Conda Virtual Environments: How to Build Using Miniforge

ARC suggests the use of MiniForge as the preferred way to construct conda virtual environments (CVEs). (As noted elsewhere, Ananconda can no longer be used because of changes in Anaconda’s terms of use that are affecting universities nation-wide and beyond.)

Steps for Building a Conda Virtual Environment (CVE)

The steps are given concisely here. Sections below, named as the bullets here, provide additional detail if needed.

Steps for Build

  1. Log onto the machine on which you wish to run code.

  2. Identify the partition (i.e., queue) to which you will submit your job.

  3. Request resources on a compute node of that partition. These resources will be used to build the CVE. Sample form of request, for TC or Owl:

salloc --account=<account>  --partition=<partition_name>    --nodes=<number of nodes>  --ntasks-per-node=<number of tasks per node> --cpus-per-task=<number of cores per task> --time=<duration of resources>`
  1. ssh to the compute node returned from the salloc resource request. Enter:

ssh XXX

where XXX is the compute node name that is returned from the salloc command.
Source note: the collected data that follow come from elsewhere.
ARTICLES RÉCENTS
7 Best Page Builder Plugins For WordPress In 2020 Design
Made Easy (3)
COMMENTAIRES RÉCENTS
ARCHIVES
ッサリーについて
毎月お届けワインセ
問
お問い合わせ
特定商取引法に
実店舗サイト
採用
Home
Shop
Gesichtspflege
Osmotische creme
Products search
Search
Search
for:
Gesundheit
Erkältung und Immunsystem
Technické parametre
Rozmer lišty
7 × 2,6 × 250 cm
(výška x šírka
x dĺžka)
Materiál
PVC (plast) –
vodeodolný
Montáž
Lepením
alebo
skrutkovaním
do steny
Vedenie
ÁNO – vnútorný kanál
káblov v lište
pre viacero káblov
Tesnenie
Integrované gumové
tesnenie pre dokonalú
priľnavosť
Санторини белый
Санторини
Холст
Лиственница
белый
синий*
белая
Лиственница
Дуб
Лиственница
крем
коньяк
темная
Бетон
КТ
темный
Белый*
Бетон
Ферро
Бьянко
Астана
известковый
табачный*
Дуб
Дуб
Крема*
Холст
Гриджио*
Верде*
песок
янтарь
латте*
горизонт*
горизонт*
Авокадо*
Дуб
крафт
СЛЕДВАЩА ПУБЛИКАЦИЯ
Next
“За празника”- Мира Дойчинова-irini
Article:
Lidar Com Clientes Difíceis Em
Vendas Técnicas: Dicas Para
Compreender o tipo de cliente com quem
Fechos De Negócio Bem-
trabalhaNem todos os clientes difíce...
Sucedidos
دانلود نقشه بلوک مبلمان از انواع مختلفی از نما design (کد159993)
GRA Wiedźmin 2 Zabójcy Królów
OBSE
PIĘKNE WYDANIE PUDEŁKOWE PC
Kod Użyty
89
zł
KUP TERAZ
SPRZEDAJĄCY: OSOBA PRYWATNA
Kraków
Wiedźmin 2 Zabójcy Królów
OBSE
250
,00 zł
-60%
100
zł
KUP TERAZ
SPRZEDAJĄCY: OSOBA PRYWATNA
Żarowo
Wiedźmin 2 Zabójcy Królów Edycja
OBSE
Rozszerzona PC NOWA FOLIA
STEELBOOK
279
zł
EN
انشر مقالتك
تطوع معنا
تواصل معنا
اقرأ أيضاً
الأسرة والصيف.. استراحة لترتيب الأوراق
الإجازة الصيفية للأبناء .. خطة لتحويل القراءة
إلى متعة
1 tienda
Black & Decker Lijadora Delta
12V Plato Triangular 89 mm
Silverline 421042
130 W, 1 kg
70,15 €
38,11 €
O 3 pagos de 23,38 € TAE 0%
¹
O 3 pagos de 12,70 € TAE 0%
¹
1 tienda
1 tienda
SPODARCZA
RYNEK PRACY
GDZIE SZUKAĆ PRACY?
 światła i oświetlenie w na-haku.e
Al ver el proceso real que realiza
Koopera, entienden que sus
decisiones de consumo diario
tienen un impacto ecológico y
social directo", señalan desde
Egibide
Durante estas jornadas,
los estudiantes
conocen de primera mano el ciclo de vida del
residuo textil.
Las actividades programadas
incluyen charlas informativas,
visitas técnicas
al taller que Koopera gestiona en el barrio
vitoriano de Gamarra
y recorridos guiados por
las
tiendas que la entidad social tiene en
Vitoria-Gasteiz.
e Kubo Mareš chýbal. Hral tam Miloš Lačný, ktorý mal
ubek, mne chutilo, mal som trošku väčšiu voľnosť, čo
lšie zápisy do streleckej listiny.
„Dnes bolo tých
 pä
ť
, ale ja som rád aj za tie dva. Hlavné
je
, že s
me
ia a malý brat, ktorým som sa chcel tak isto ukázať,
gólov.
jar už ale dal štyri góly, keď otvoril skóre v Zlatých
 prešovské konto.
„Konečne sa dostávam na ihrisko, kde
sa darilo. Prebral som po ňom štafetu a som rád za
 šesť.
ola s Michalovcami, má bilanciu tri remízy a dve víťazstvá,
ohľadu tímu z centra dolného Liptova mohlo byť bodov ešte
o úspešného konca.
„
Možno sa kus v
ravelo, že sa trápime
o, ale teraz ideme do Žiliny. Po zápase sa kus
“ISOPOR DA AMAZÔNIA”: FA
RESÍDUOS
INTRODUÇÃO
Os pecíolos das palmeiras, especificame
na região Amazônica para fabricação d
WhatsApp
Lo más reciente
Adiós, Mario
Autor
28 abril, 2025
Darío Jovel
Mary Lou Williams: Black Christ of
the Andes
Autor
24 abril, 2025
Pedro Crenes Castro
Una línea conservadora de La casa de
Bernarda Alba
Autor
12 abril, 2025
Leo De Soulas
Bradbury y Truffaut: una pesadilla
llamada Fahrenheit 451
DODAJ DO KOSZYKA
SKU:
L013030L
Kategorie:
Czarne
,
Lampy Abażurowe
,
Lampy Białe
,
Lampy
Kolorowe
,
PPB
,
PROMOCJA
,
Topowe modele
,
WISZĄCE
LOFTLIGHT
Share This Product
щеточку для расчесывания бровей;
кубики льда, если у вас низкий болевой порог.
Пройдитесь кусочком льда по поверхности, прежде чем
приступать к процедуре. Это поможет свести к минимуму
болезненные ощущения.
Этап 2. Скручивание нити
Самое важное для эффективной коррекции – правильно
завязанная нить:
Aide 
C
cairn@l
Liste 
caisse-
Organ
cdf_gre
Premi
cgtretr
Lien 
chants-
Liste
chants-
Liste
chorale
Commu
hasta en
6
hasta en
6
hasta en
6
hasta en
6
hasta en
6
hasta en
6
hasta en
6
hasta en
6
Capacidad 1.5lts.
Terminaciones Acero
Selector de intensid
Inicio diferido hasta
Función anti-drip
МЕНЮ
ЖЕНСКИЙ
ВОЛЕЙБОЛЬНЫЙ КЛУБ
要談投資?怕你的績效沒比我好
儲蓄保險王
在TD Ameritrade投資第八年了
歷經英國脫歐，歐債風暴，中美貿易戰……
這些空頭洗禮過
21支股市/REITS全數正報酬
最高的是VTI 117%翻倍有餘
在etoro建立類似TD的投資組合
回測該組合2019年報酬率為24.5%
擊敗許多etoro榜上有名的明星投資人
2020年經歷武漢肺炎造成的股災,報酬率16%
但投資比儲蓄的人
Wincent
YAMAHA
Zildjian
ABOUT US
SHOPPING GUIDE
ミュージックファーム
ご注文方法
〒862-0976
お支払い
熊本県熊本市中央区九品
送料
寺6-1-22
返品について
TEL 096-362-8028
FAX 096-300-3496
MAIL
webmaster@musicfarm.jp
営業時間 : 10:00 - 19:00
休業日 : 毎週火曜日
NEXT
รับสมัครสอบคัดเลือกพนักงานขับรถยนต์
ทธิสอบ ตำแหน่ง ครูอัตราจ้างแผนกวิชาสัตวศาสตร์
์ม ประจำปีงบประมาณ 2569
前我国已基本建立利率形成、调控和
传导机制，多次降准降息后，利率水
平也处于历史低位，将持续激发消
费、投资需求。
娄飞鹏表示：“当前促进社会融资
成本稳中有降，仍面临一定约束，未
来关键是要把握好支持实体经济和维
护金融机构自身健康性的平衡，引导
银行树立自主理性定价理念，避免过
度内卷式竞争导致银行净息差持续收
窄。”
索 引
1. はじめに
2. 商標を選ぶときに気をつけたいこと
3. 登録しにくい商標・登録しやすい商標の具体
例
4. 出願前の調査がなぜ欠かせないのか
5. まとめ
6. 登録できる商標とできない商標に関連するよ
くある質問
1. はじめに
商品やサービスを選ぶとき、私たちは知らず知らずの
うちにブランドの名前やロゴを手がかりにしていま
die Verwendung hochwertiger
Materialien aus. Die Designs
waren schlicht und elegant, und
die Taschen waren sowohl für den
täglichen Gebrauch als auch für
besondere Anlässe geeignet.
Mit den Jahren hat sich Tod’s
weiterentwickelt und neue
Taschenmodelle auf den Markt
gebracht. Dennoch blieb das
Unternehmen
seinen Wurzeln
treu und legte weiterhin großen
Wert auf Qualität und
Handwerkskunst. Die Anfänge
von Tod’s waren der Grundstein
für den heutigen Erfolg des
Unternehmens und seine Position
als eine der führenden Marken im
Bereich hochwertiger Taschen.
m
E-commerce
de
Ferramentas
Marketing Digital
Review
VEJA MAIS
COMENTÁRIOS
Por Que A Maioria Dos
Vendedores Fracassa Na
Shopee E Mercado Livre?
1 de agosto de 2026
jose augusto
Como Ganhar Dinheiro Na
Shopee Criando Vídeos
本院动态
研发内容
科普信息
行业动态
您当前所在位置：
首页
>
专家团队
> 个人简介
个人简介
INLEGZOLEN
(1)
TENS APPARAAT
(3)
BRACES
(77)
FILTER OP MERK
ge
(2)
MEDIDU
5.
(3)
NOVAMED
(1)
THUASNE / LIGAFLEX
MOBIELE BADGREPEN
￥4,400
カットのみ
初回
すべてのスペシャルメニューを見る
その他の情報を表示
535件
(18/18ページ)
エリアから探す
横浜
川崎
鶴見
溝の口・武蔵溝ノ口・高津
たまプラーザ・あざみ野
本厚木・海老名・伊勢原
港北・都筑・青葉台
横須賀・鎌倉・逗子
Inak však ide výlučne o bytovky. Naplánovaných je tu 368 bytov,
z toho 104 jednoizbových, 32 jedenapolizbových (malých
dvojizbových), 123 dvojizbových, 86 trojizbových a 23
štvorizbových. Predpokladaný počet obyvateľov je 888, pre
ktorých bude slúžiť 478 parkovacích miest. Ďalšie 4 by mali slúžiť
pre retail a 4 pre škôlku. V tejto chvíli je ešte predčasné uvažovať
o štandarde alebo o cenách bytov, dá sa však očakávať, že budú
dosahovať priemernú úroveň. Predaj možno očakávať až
  1. Reset modules and load an appropriate Miniforge module. These modules will be provided by ARC. Usually, it is best to load the latest Miniforge module, which at the time of this writing on, e.g., Tinkercliffs (TC) and Owl, is Miniforge3/24.1.2-0. Enter

module reset

Then enter

module load Miniforge3/24.1.2-0
  1. Create a CVE. A typical command is

conda create -p ~/path/to/env/<name of CVE>

This is an empty CVE. There are many ways to create a virtual environment (VE), and if you use multiple ways to construct VEs, then you might want to consider putting -mf- (or similar) in the name of VEs that you create using this procedure to denote that they were built using MiniForge.

  1. Activate the newly-created CVE. Enter:

source activate ~/path/to/env/<name of CVE>
  1. Install the version of python desired. Enter:

conda install python=XXX

where XXX is the python version, e.g., 3.9, 3.12.

  1. Add packages to the CVE. Enter:

conda install <package_name>

This command can be repeated any number of times to load different packages. If you cannot load one or more packages with conda install then see the Details section below for using pip install.

  1. Deactivate the CVE. When you are done adding to the CVE, enter:

conda deactivate
  1. Leave the compute node. After you are done building the CVE, exit off the compute node by typing

exit
  1. Relinquish resources. From the (or a) head node, enter:

scancel XXX

where XXX is the slurm JOB ID corresponding to the resource request.

Note that if you find you want additional packages in your VE at this point, then you merely repeat the steps starting with step 7.

Details

Precedence of conda versus pip for package installs

Sometimes when creating a CVE, you cannot do conda install <package_name> because the package is not available from conda.

In this case, you might have to pip install <package_name>.

For these cases, first install all the packages you can with conda install and then install all of the remaining packages with pip install. This increases the odds that the installs will be compatible.

Log onto the machine on which you wish to run code

From a terminal, type ssh <username>@<clustername>.arc.vt.edu where <username> is your user name and <clustername> is the name of the cluster you are trying to log into. Examples of the latter are tinkercliff2 and owl1.

Identify the partition (i.e., queue) to which you will submit your job

To list the partitions on a cluster, type:

sinfo

or

sinfo --long

or

sinfo |   awk -F " "  'NR > 1 { a[$1]++ } END { for (b in a) { print b } }'

Request resources on a compute node of that partition

To build a CVE, it is most likely that you will only need one core of one compute node. For the sample form of resource request, for TC or Owl,

salloc --account=<account>  --partition=<partition_name>    --nodes=<number of nodes>  --ntasks-per-node=<number of tasks per node> --cpus-per-task=<number of cores per task> --time=<duration of resources>

one may take <number of nodes> as 1, <number of tasks per node as 1, and <number of cores per task> as 1. A duration <duration of resources> of two hours, i.e., 2:00:00 will usually suffice.

When slurm returns with your resources, note the names of the compute node(s) given to you and the slurm JOB ID. The names of compute nodes are used to determine which nodes to ssh into. The slurm JOB ID is used to relinquish resources when done with them, as a last step in this process.

Reset modules and load an appropriate Miniforge module

To find all occurrence of Miniforge, first write all of the modules available on the cluster by typing:

module avail >& list.of.all.modules

Then open this file list.of.all.modules and search for MiniForge to find the latest version of Miniforge. Use this full name in the module load command.

Create a CVE

There are many ways to create a virtual environment (VE), and if you use multiple ways to construct VEs, then you might want to consider putting -mf- (or similar) in the name of the VE to denote it was built using MiniForge. Different methods of generating modules result in different ways to activate them.

Add packages to the CVE

At any point, you can type conda list to list all of the packages in the VE.

Use of CVEs

You can only use a CVE on the cluster and with the type of compute nodes that was used to build the VE.